Malgré une confirmation d’alternative tardive dans la capitale espagnole – près de quatre ans après sa première corrida biterroise – Sébastien Castella est devenu un torero de Madrid. Il comptabilise à Las Ventas un total de 48 corridas toréées, soit 4 de mieux qu’à Nîmes ! Nous aurons prochainement l’occasion d’y revenir en nous plongeant dans l’histoire nîmoise de Sébastien Castella. En termes d’oreilles, le torero français a obtenu au 1er juin 2018 un total de 24 pavillons sur les 48 courses toréées, soit un trophée glané toutes les deux corridas. 

Cinquième Grande Porte ouverte à la Monumental de Las Ventas de Madrid pour Sébastien Castella après avoir coupé deux oreilles à un toro de Garcigrande le 30 mai dernier (crédit photo : Plaza 1).

ESCALAFÓN DES REJONEADORS : LÉA VICENS EN PATRON

Posté le 05/06/18

Une oreille coupée sur le sable détrempé de Las Ventas face à un toro d’El Capea, une grande porte ouverte le lendemain à Grenade et un autre trophée conquis lundi à Ledesma (Salamanque), tous les voyants sont au vert concernant Léa Vicens, leader resplendissant du classement des toreros à cheval.
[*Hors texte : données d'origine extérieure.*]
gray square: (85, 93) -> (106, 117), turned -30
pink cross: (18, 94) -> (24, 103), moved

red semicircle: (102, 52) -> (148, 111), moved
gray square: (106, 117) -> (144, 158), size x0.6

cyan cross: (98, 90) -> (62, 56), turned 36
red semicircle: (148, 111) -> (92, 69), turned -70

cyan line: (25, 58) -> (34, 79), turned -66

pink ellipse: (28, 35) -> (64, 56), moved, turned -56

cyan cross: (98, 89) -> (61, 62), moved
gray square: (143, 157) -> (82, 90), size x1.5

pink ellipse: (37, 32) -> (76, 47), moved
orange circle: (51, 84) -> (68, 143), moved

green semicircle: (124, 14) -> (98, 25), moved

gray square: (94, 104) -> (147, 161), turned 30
Avec 24 oreilles et une 1 queue coupées en 15 corridas torées, l’amazone française réaffirme son excellent début de temporada. Elle distance désormais de cinq courses son poursuivant direct, Diego Ventura, lui aussi auteur d’une saison importante avec 10 corridas au compteur pour une coupe totale de 33 oreilles et 3 queues, notamment au cours de la dernière semaine à Cordoue, Aranjuez et Grenade. 
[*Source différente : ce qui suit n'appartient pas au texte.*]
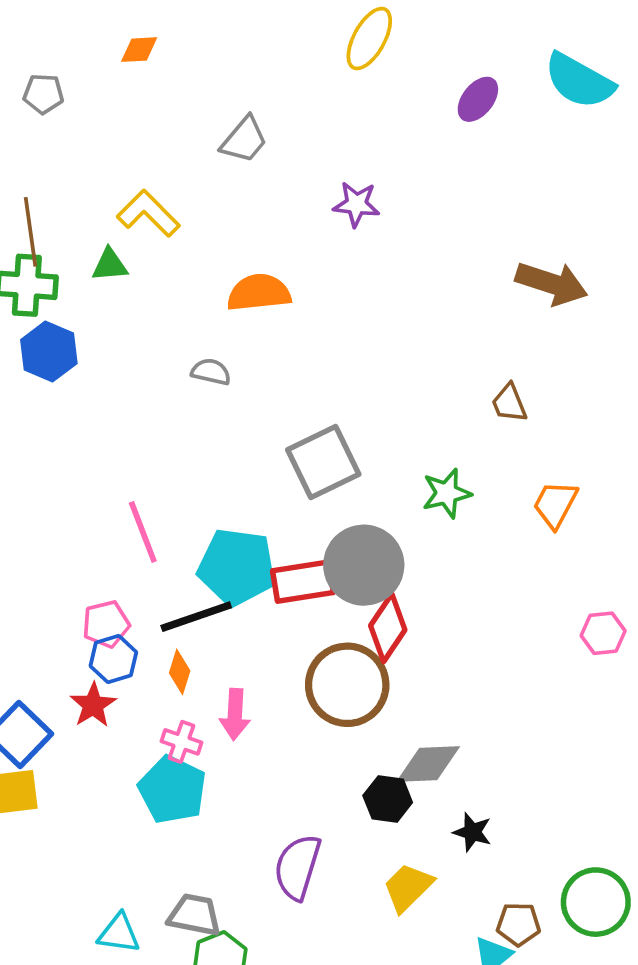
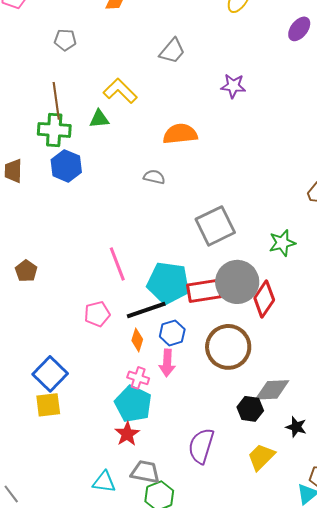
gray pentagon: (43, 94) -> (65, 40), moved
red diamond: (388, 628) -> (264, 299), moved
blue hexagon: (113, 659) -> (172, 333), moved
red star: (93, 705) -> (127, 434), moved

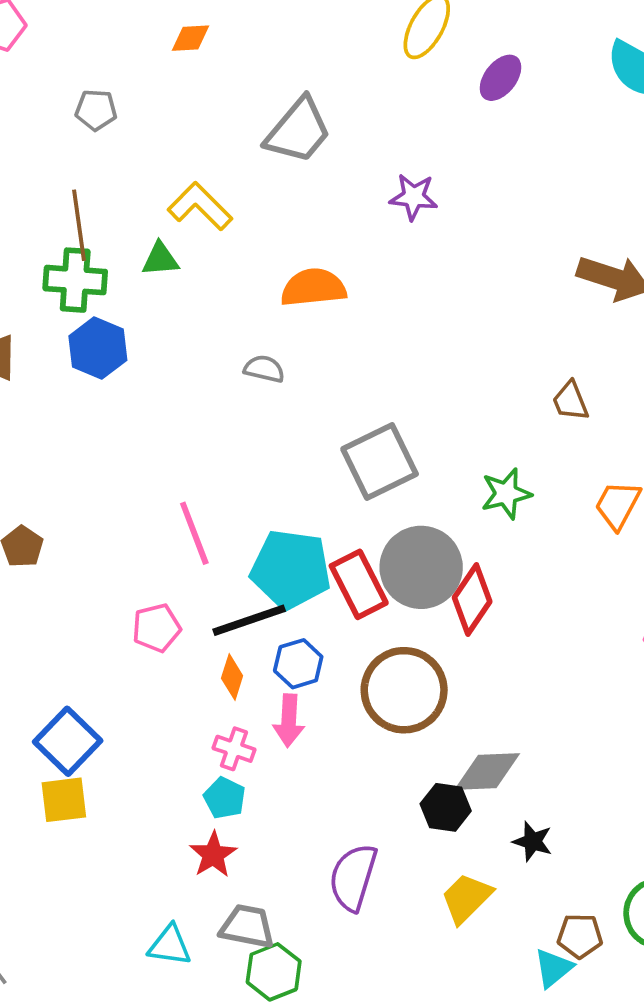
purple ellipse: (299, 29) -> (500, 78), moved
gray trapezoid: (172, 51) -> (298, 131), size x1.4
red rectangle: (204, 291) -> (359, 584), turned 72
cyan pentagon: (133, 404) -> (225, 798), size x0.6

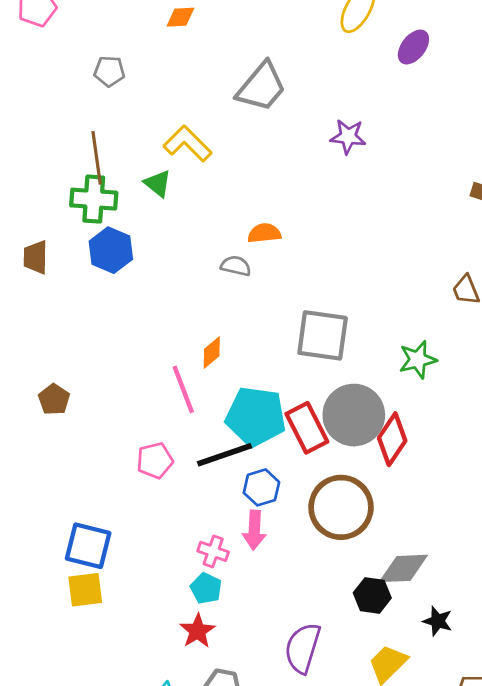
green triangle: (160, 259) -> (158, 183), turned 44
orange semicircle: (313, 288) -> (264, 233), moved, size x0.7
gray square: (380, 461) -> (323, 335), turned 34
orange diamond: (232, 677) -> (212, 353), moved, turned 32
blue square: (68, 741) -> (88, 546), turned -30

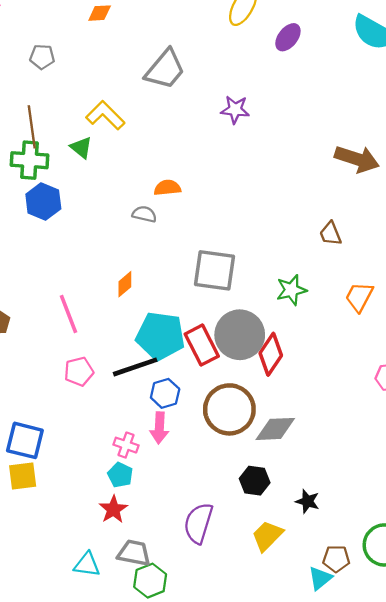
pink line: (183, 389) -> (69, 314), moved
gray diamond: (404, 568) -> (275, 429), moved

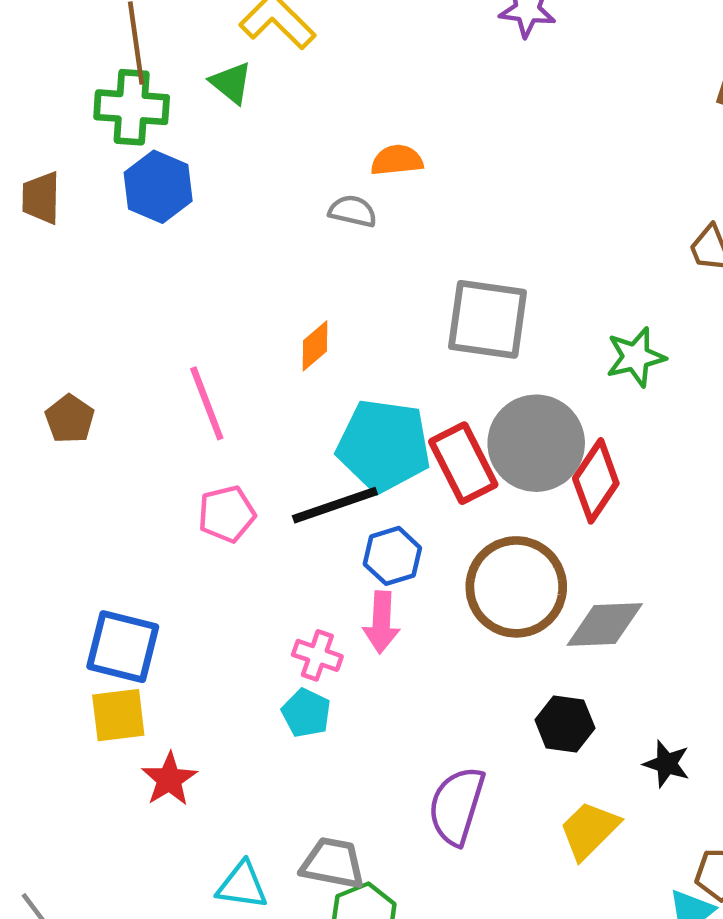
red star: (113, 509) -> (169, 779), moved

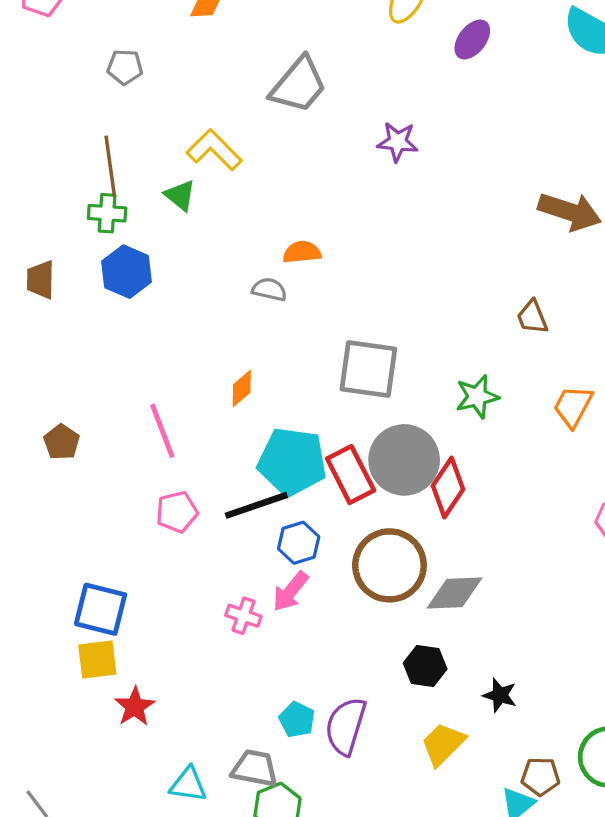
green cross: (132, 107) -> (107, 213), size x0.7
pink arrow: (381, 622) -> (290, 591), turned 36
cyan pentagon: (306, 713) -> (297, 720), moved

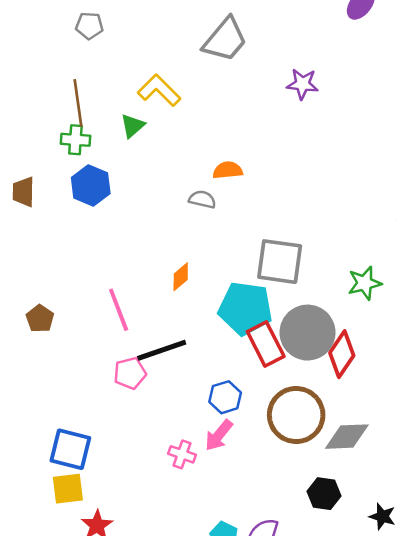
green triangle: (180, 195) -> (133, 126), turned 40
cyan pentagon: (292, 462) -> (245, 308), moved
black line: (256, 505) -> (162, 350), moved

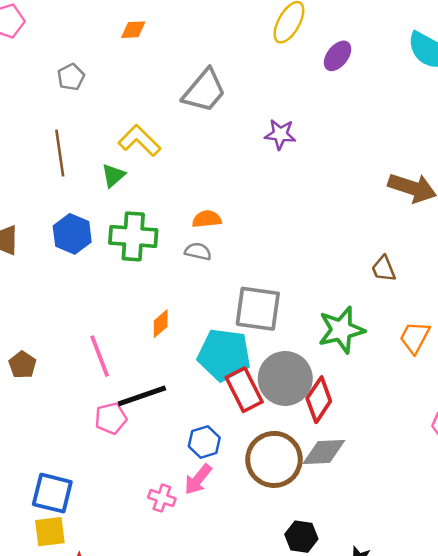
gray pentagon: (89, 26) -> (71, 77), turned -30
green cross: (75, 140) -> (133, 236), moved, size x1.6
gray semicircle: (202, 199) -> (198, 251), moved
green star: (365, 283) -> (341, 330), size x1.4
gray diamond: (347, 437) -> (324, 452), moved

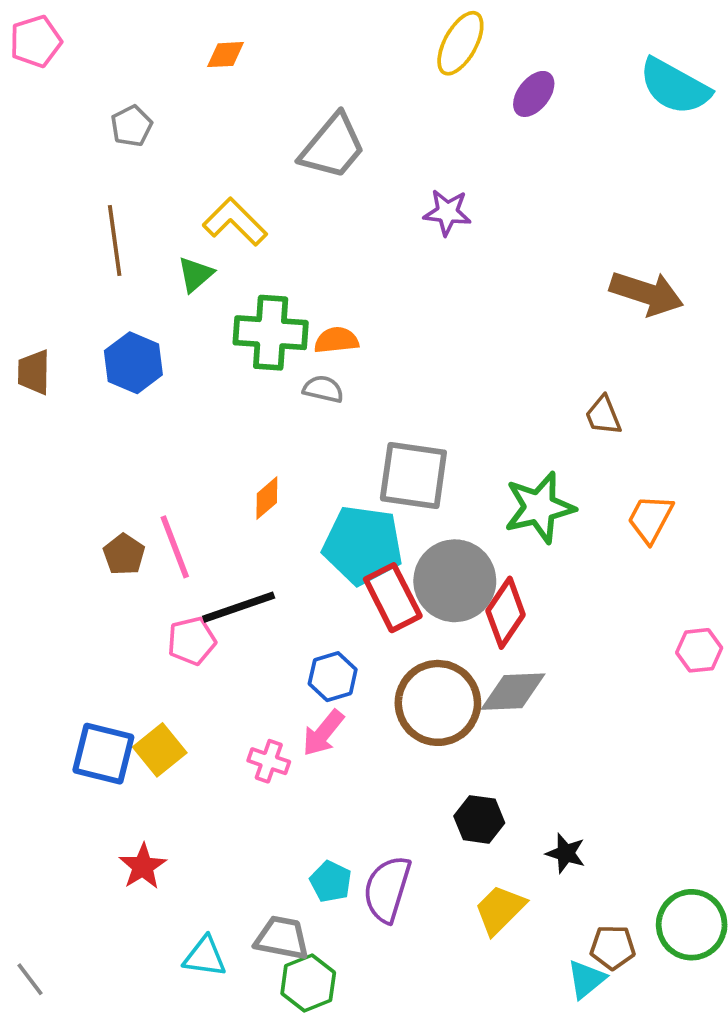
green cross: (133, 236) -> (271, 333), moved
brown pentagon: (22, 365) -> (124, 554), moved
yellow square: (50, 532) -> (160, 750), moved, turned -32

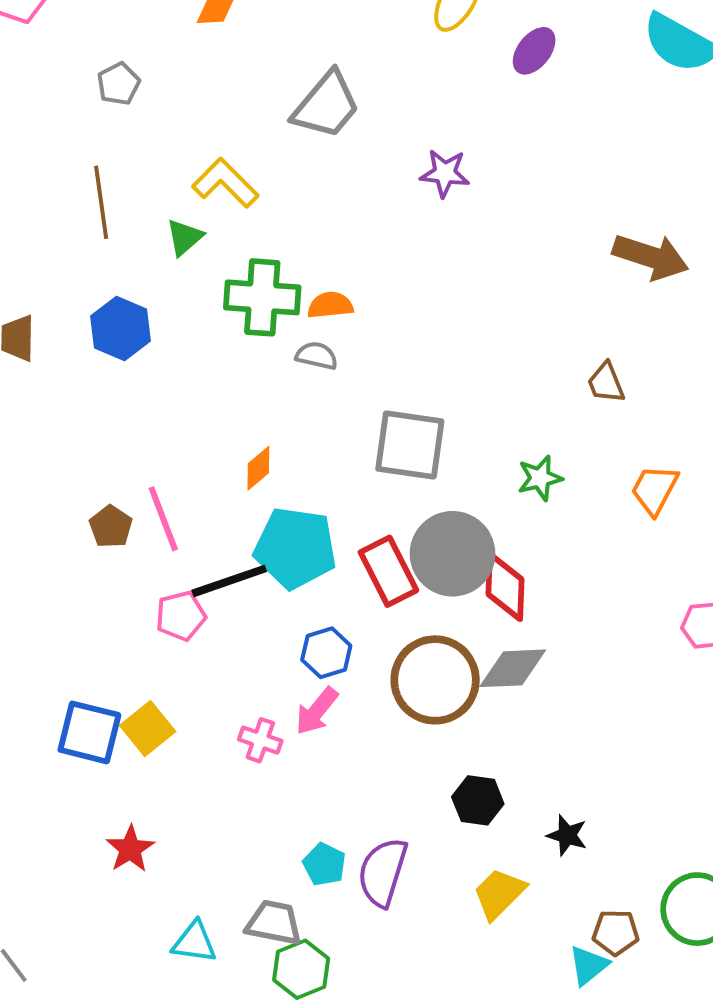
green star: (539, 507) -> (540, 478), size x0.6
cyan pentagon: (363, 545) -> (295, 548), moved
red diamond: (506, 613) -> (505, 587), turned -32

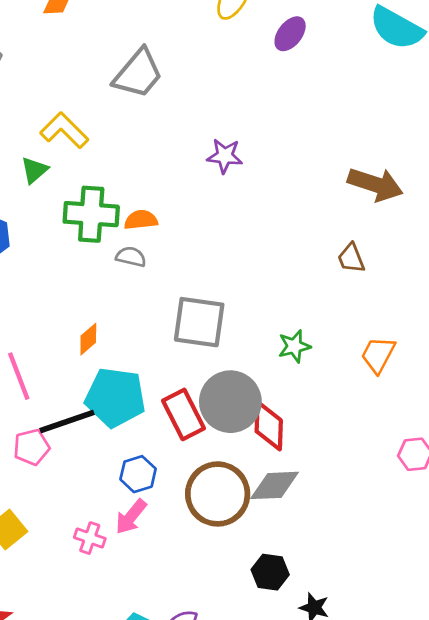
purple star: (445, 173) -> (225, 156), moved
brown trapezoid: (606, 383) -> (351, 258), moved
black hexagon: (478, 800) -> (270, 572), moved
Un Top 10 des rejoneadors qui confirme également les intentions artistiques de Leonardo, crédité de 10 oreilles et 1 queue en seulement 7 courses et qui apparaît sur la troisième marche du podium. Quatrième avec 6 corridas toréées et 13 oreilles coupées, Sergio Galán maintient lui aussi un cartel de qualité dans les principales ferias espagnoles, notamment avec plusieurs succès à la clé au cours de la dernière semaine, au côté de Léa Vicens, à Madrid, Grenade puis Ledesma. Derrière les cinq corridas João Moura Caetano, 5e, on retrouve Andy Cartagena, triomphateur à Cordoue, et qui totalise 7 oreilles et 1 queue en 4 corridas toréées. 

Deuxième Portugais à figurer dans ce Top 10,  João Telles occupe le septième rang, avec 4 corridas au compteur et 5 oreilles obtenues. Des chiffres égaux à ceux de Pablo Hermoso de Mendoza – qui a commencé tardivement sa campagne européenne comme chaque année –, qui poursuit son galop de chauffe sur le vieux continent, avec une oreille récemment acquise à Madrid. Neuvième au classement, Andrés Romero présente lui aussi 4 corridas au compteur pour une coupe totale de 3 oreilles. Un résultat identique à celui du Portugais Rui Fernandes, qui fêtera en octobre prochain son quarantième anniversaire. 

Vuelta de clameur pour Léa Vicens, qui a obtenu samedi dernier à Las Ventas sa troisième oreille en trois corridas toréées à la Monumental de Madrid (crédit photo : Plaza 1).